Custom Environments

../../../_images/MLPro-RL-Env_class_Environment_commented.png

Environment Creation for Simulation Mode

To create an environment that satisfies MLPro interface is immensly simple and straigtforward. Basically a MLPro environment is a class with 5 main functions. Each environment must apply the following mlpro functions:

from mlpro.rl.models import *

class MyEnvironment(Environment):
    """
    Custom Environment that satisfies mlpro interface.
    """
    C_NAME          = 'MyEnvironment'
    C_LATENCY       = timedelta(0,1,0)         # Default latency 1s
    C_REWARD_TYPE   = Reward.C_TYPE_OVERALL    # Default reward type

    def __init__(self, p_mode=C_MODE_SIM, p_latency:timedelta=None, p_logging=True):
        """
        Parameters:
            p_mode              Mode of environment (simulation/real)
            p_latency           Optional: latency of environment. If not provided
                                internal value C_LATENCY will be used by default
            p_logging           Boolean switch for logging
        """

        super().__init__(p_latency=p_latency, p_logging=p_logging)
        self._setup_spaces()
        self.set_mode(p_mode)

    def _setup_spaces(self):
        """
        Implement this method to enrich the state and action space with specific
        dimensions.
        """

        # Setup state space example
        # self.state_space.add_dim(Dimension(0, 'Pos', 'Position', '', 'm', 'm', [-50,50]))
        # self.state_space.add_dim(Dimension(1, 'Vel', 'Velocity', '', 'm/sec', '\frac{m}{sec}', [-50,50]))

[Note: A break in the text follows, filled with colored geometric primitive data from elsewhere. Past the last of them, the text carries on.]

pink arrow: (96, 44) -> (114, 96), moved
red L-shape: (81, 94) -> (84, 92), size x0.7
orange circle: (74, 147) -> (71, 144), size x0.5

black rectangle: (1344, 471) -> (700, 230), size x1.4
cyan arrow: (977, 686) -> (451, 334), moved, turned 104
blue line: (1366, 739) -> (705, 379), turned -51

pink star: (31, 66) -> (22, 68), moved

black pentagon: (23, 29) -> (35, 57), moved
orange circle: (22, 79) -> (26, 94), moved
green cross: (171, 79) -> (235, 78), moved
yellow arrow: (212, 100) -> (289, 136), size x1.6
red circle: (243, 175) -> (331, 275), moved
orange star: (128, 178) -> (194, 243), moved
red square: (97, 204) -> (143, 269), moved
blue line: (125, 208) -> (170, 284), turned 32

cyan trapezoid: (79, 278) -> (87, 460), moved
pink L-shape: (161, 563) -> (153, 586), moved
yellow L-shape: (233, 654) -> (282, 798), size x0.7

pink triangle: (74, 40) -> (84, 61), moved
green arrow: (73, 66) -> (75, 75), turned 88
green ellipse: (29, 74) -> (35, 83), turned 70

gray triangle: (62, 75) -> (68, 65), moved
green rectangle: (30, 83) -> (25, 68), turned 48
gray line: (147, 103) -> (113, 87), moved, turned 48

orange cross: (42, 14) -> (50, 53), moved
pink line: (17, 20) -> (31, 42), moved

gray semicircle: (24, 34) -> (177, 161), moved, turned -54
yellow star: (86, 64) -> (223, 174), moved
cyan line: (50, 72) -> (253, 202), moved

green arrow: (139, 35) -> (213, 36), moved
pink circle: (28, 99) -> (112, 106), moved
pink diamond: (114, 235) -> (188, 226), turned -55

        # Setup action space example
        # self.action_space.add_dim(Dimension(0, 'Rot', 'Rotation', '', '1/sec', '\frac{1}{sec}', [-50,50]))
        ....

    def _simulate_reaction(self, p_action:Action) -> None:
        """
        Simulates a state transition of the environment based on a new action.
        Please use method set_state() for internal update.

        Parameters:
            p_action      Action to be processed
        """
        ....

    def reset(self) -> None:
        """
        Resets environment to initial state.
        """
        ....

    def compute_reward(self) -> Reward:
        """
        Computes a reward.

        Returns:
          Reward object
        """
        ....

    def _evaluate_state(self) -> None:
        """
        Updates the goal achievement value in [0,1] and the flags done and broken
        based on the current state.
        """

        # state evaluations example
        # if self.done:
        #     self.goal_achievement = 1.0
        # else:
        #     self.goal_achievement = 0.0
        ....

One of the benefits for MLPro users is the variety of reward structures, which is useful for Multi-Agent RL and Game Theoretical approach. Three types of reward structures are supported in this framework, such as:

C_TYPE_OVERALL as the default type and is a scalar overall value
C_TYPE_EVERY_AGENT is a scalar for every agent
C_TYPE_EVERY_ACTION is a scalar for every agent and action.

To set up state- and action-spaces using our basic functionalities, please refer to our how to File 02 or here. Dimension class is currently improved and we will provide the explanation afterwards!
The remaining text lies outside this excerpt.